I will not suggest that Cardinal Bernardin, may he rest in peace, was insincere.  I’ll give him the benefit of the doubt.  He may not have intended to give cover to infanticides for two generations of Catholics.  He may not have wished to allow Catholic politicians to purchase absolution for more than a million children’s lives snuffed out every year, by parading their clemency for a serial killer, and their large-hearted championing, not of the unfortunate single mother here or there, but of the very “ideal” of single motherhood.  Let us grant that Cardinal Bernardin meant well.  Let us even grant, to clear the topic out of the way, that Catholics should oppose the death penalty.  Still, the Cardinal was badly mistaken.  He had the right idea but the wrong garment—as the least exercise of theological and historical analysis should have shown him.

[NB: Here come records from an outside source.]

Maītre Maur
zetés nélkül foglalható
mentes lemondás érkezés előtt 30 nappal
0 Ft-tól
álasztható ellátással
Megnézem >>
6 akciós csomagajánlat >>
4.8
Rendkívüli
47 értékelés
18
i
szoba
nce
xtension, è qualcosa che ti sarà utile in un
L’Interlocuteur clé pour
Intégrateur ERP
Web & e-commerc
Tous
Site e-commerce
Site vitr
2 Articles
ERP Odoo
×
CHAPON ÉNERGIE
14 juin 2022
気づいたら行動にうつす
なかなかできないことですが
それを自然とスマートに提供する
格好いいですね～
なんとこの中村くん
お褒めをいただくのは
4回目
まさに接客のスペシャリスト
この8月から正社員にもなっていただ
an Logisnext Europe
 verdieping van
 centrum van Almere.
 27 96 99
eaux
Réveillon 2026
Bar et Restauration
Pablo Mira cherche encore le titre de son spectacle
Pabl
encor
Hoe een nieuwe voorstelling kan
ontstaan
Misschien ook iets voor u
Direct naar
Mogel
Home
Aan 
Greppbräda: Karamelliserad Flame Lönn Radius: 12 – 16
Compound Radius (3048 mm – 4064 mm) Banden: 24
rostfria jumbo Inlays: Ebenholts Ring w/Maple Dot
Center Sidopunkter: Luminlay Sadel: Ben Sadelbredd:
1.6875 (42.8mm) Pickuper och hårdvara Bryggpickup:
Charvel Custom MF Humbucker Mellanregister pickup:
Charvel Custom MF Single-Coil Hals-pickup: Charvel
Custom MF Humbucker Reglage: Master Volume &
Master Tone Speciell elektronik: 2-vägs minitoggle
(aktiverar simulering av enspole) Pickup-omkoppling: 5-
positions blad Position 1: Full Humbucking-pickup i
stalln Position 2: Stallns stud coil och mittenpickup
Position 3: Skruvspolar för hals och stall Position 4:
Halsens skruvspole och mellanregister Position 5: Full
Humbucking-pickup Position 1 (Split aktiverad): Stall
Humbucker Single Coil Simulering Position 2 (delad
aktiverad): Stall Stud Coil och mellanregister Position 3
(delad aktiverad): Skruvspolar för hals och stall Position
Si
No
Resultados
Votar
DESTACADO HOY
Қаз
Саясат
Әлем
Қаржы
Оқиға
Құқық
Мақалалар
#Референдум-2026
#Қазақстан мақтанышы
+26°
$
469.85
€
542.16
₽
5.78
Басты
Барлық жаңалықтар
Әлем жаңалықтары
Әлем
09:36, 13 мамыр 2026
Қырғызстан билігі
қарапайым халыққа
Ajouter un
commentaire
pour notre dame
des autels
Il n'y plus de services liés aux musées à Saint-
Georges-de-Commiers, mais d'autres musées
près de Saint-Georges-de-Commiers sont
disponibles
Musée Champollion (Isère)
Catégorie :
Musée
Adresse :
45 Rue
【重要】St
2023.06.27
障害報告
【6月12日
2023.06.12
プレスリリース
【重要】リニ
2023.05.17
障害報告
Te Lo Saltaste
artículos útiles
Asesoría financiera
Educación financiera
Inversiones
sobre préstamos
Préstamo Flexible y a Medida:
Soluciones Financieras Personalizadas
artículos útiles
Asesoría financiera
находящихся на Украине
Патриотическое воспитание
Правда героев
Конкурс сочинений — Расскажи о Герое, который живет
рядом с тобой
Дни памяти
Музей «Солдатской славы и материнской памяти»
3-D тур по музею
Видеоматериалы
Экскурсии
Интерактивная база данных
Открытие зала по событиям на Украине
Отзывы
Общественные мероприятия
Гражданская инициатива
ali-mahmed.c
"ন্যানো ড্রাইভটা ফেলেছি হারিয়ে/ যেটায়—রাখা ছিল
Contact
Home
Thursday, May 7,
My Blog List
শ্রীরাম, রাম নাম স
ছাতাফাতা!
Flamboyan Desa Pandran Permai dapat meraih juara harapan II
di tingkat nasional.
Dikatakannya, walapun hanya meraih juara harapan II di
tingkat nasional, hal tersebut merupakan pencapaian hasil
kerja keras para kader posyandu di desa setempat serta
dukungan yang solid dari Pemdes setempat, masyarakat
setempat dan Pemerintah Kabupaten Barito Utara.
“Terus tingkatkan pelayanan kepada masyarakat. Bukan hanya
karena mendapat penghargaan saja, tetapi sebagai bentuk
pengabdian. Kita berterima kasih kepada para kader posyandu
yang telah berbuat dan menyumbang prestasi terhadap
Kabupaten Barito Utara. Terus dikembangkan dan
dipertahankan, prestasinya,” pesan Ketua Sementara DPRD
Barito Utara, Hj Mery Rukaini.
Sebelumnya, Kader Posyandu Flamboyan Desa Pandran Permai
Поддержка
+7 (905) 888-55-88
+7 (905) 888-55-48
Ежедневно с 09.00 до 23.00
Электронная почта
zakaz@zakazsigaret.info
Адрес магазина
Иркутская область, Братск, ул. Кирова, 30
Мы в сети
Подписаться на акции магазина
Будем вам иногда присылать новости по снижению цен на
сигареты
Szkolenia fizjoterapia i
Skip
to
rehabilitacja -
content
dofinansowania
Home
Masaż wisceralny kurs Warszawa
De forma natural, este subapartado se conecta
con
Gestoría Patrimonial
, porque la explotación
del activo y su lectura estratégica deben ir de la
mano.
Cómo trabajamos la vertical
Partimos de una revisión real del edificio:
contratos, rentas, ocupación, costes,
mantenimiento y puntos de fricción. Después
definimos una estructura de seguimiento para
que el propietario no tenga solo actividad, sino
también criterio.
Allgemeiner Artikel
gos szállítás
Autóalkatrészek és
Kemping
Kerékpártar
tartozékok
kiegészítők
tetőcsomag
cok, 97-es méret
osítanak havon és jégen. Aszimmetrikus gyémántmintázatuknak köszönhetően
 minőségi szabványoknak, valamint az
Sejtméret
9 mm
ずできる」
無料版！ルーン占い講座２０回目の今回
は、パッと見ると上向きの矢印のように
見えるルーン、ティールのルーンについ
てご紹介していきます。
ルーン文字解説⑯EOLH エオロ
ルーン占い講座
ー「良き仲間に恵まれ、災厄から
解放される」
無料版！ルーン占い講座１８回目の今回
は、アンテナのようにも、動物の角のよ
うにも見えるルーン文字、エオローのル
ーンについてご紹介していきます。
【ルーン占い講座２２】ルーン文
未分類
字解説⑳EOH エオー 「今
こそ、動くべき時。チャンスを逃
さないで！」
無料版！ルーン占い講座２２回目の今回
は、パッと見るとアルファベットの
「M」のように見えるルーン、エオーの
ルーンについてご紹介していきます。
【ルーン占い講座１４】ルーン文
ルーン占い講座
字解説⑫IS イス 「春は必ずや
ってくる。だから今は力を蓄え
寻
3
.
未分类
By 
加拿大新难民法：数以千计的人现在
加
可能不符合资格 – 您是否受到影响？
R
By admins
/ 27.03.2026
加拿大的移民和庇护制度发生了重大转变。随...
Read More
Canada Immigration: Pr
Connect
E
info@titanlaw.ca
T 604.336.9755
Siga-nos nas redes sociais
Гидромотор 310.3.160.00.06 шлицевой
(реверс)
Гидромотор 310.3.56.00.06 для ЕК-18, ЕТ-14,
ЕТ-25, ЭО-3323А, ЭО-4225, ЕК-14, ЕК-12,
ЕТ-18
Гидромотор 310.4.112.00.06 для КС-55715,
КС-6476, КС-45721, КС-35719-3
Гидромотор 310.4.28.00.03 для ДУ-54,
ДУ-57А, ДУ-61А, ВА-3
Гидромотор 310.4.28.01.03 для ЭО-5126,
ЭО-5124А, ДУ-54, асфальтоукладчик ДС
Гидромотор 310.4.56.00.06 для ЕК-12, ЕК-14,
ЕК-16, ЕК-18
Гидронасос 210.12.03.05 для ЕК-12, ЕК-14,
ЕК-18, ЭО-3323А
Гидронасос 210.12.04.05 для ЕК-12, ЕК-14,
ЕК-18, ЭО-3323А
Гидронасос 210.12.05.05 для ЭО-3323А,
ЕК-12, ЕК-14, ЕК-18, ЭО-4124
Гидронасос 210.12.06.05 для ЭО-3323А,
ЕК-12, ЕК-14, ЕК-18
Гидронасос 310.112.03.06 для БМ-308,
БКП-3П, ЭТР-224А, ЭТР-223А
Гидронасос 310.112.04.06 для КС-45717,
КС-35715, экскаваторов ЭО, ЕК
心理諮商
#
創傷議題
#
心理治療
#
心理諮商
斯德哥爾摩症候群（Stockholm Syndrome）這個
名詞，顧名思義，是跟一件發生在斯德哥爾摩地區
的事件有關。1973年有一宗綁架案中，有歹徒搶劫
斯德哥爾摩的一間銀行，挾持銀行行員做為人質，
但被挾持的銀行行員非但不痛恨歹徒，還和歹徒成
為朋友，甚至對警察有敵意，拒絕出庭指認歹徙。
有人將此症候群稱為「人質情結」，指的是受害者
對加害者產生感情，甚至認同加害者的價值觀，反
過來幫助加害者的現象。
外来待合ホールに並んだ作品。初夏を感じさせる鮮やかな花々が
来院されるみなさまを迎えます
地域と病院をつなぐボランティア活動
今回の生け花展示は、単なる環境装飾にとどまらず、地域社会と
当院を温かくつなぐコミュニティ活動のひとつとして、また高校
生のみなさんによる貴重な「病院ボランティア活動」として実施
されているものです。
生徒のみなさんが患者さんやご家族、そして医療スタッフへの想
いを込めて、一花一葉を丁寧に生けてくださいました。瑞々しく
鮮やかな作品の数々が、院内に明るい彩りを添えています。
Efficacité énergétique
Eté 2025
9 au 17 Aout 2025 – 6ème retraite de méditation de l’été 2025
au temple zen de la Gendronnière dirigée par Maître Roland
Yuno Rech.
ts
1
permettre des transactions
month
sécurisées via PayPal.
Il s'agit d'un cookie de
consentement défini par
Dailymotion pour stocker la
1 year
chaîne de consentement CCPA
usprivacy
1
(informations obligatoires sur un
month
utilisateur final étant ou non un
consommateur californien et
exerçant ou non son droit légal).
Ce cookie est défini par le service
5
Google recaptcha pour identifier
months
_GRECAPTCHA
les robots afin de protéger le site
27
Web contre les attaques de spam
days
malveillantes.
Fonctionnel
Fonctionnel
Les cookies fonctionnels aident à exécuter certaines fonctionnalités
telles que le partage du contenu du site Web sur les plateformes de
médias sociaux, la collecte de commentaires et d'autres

For the Cardinal had allowed the issues of the day to collapse into vitalism.  To be in favor of “life” meant to be in favor that people should be alive, and should have sufficient means to enjoy their being alive.  But what kind of life that was (what it means to be a human being) and where that life was going (to heaven or to hell) were not discussed.  Planned Predators and their ilk rushed into the breach, maintaining, though they did not use the words, that vitalism is an absurd idol.  Nobody wants merely to breathe!  One must look at the quality of human life, and by quality they could only mean, since they were vitalists too but of a deadly sort, the things that a human being could do, or the narrowly defined utility to others that such a life could bring.  To hell, or to oblivion, with the feeble minded and the infirm.  To hell also, or to oblivion, with the unwanted.  These bore a double misery, first to be unloved, and then to be poisoned or dismembered for the crime of being unloved.  The electric chair would have been gentler.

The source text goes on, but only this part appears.